The rise of private home prices slowed sharply in the third quarter after the government announced measures to cool the red-hot market, data released by the Urban Redevelopment Authority (URA) on Monday (Oct 1) showed.
Private home prices rose 0.5 per cent in the July to September period, a sharp slowdown from the 3.4 per cent rise in the second quarter and 3.9 per cent rise in the first quarter.
Prices of non-landed properties rose by 1.2 per cent in the Core Central Region (CCR), compared to the 0.9 per cent increase in the previous quarter.
Meanwhile, prices in the Rest of Central Region (RCR) decreased by 0.8 per cent, after registering an increase of 5.6 per cent in the previous quarter, said URA.
Prices in Outside Central Region (OCR) increased by 0.1 per cent, after rising 3 per cent increase in the previous quarter.
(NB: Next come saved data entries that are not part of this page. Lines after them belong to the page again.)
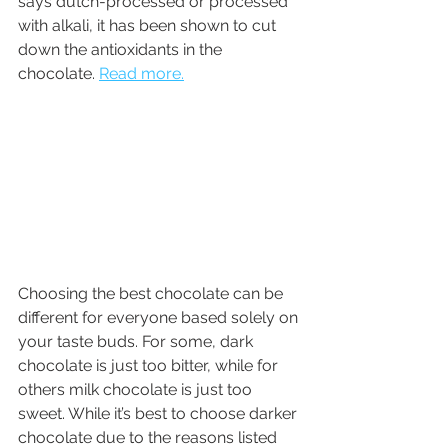
says dutch-processed or processed 
with alkali, it has been shown to cut 
down the antioxidants in the 
chocolate. 
Read more.
Choosing the best chocolate can be 
different for everyone based solely on 
your taste buds. For some, dark 
chocolate is just too bitter, while for 
others milk chocolate is just too 
sweet. While it’s best to choose darker 
chocolate due to the reasons listed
The Government announced in July a 5 percentage point hike in Additional Buyer’s Stamp Duty (ABSD) rates for citizens and permanent residents (PRs) buying second and subsequent homes, as well as a 5 percentage point tightening for loan-to-value limits for all housing loans granted by financial institutions.
The measures were made to cool the property market and keep price increases in line with economic fundamentals, authorities said.
The move came several days after official data showed that private home prices had risen to their highest point in four years in the April to June quarter.
The flash estimates for the third quarter are compiled based on transaction prices given in contracts submitted for stamp duty payment and survey data on new units sold by developers up until mid-September.
The statistics will be updated on Oct 26 when URA releases the full real estate statistics for the quarter.